▶ [What needs to be done]: Show each line of the entries below in which the word "Federung" appears.
_____
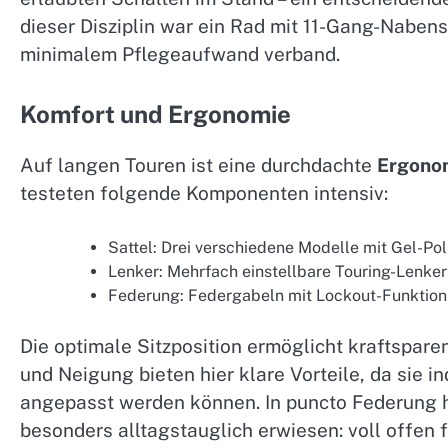
dieser Disziplin war ein Rad mit 11-Gang-Naben
minimalem Pflegeaufwand verband.
Komfort und Ergonomie
Auf langen Touren ist eine durchdachte
Ergono
testeten folgende Komponenten intensiv:
Sattel: Drei verschiedene Modelle mit Gel-Po
Lenker: Mehrfach einstellbare Touring-Lenker 
Federung: Federgabeln mit Lockout-Funktio
Die optimale Sitzposition ermöglicht kraftspare
und Neigung bieten hier klare Vorteile, da sie 
angepasst werden können. In puncto Federung ha
besonders alltagstauglich erwiesen: voll offen 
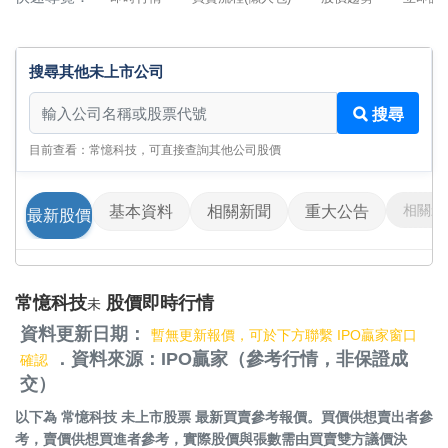
搜尋其他未上市公司
搜尋其他未上市公司
搜尋
目前查看：常憶科技，可直接查詢其他公司股價
相關影
基本資料
相關新聞
重大公告
最新股價
常憶科技
股價即時行情
未
資料更新日期：
暫無更新報價，可於下方聯繫 IPO贏家窗口
．資料來源：IPO贏家（參考行情，非保證成
確認
交）
以下為
常憶科技 未上市股票
最新買賣參考報價。買價供想賣出者參
考，賣價供想買進者參考，實際股價與張數需由買賣雙方議價決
_____
▶ [Response for this exercise]:
Federung: Federgabeln mit Lockout-Funktio
angepasst werden können. In puncto Federung ha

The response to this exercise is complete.